Try it:
Read through the lines below for the string "post" and copy each one that has it.

Dataset records:
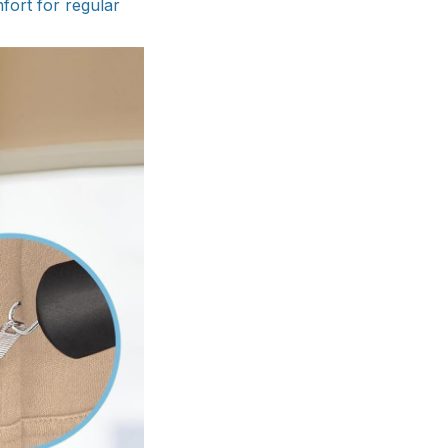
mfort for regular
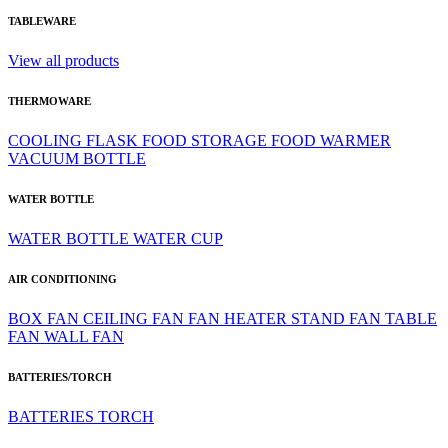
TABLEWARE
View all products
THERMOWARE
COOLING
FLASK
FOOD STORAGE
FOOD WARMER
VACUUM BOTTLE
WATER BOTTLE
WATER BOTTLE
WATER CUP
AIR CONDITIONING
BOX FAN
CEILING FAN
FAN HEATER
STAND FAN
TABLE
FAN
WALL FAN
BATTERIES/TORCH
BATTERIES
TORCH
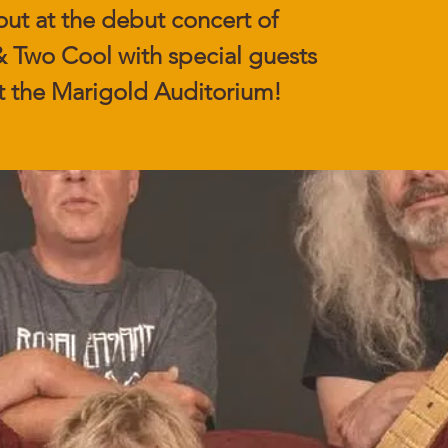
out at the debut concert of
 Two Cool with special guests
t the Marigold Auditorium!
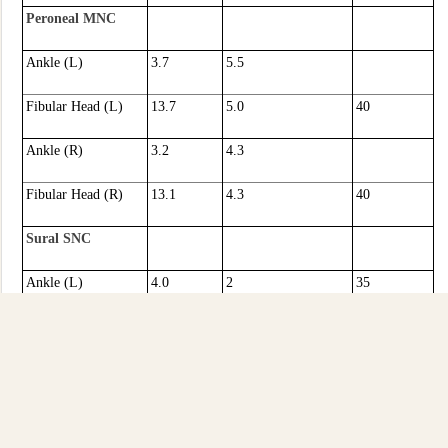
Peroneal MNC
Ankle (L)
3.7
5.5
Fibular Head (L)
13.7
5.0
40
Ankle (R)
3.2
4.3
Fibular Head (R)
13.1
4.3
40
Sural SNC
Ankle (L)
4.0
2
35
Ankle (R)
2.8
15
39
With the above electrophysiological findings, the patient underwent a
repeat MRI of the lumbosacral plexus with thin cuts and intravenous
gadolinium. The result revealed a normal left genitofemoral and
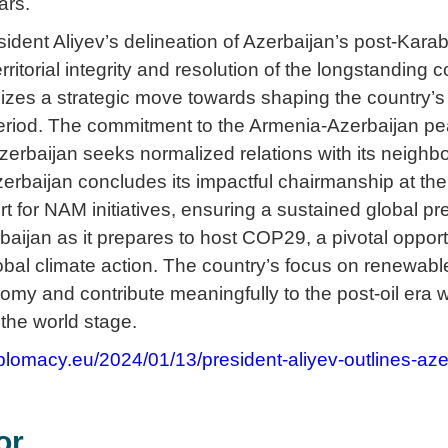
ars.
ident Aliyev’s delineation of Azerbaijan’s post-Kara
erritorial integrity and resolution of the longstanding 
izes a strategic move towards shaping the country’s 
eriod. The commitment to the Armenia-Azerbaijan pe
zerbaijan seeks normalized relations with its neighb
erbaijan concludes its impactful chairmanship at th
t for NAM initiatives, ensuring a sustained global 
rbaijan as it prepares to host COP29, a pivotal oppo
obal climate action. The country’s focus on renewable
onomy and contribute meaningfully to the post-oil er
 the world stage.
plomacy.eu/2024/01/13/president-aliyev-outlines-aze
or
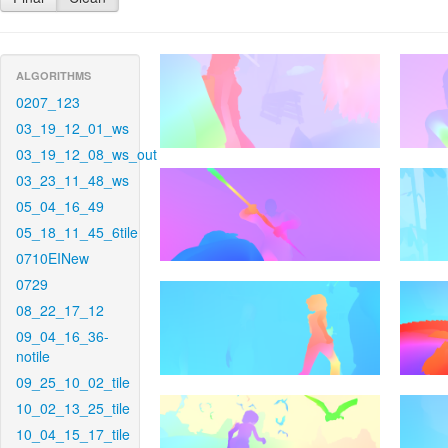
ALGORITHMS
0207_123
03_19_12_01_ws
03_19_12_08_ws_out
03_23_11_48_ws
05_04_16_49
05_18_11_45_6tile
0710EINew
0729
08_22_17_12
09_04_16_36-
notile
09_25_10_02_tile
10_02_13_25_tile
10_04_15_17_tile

* * *

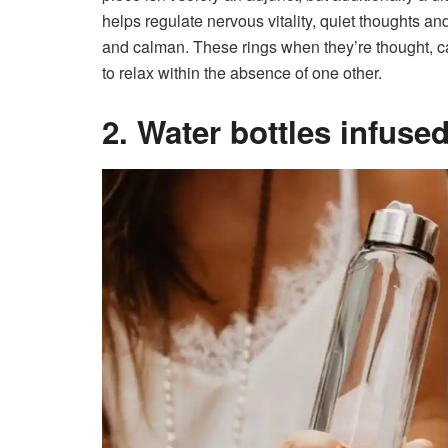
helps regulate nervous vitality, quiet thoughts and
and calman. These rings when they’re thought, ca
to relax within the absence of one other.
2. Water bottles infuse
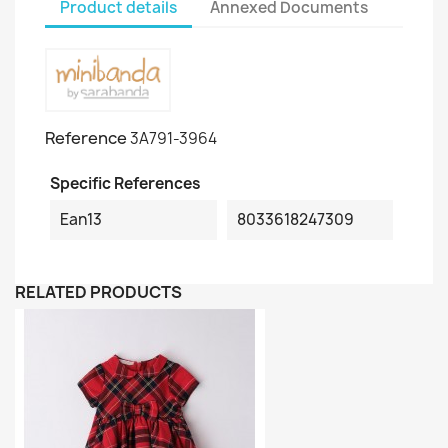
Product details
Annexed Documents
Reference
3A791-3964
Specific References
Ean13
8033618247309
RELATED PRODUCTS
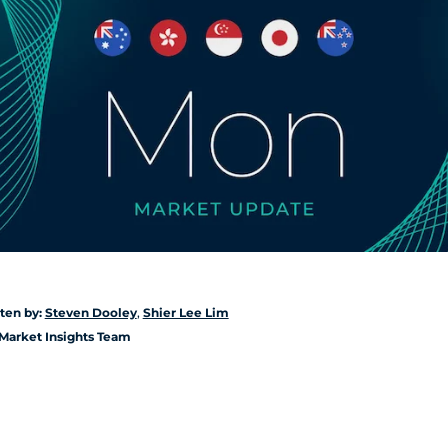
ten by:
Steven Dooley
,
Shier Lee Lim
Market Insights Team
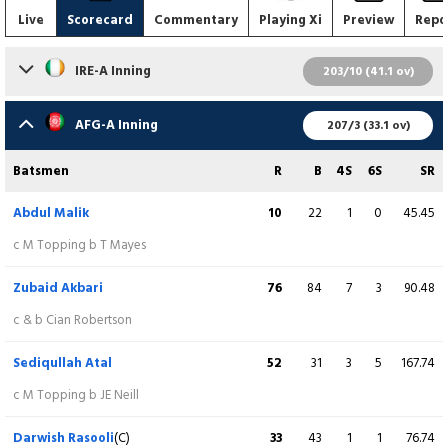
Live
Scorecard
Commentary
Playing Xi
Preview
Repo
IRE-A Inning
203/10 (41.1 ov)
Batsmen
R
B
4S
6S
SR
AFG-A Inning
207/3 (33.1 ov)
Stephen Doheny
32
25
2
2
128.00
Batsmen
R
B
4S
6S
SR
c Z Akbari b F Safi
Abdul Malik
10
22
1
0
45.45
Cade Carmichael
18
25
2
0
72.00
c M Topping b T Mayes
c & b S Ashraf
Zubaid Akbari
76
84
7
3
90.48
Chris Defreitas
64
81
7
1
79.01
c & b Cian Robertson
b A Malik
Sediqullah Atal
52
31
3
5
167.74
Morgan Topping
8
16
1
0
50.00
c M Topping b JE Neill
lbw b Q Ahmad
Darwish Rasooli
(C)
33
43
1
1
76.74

Exercise result:
ident Aliyev’s delineation of Azerbaijan’s post-Kara
onomy and contribute meaningfully to the post-oil er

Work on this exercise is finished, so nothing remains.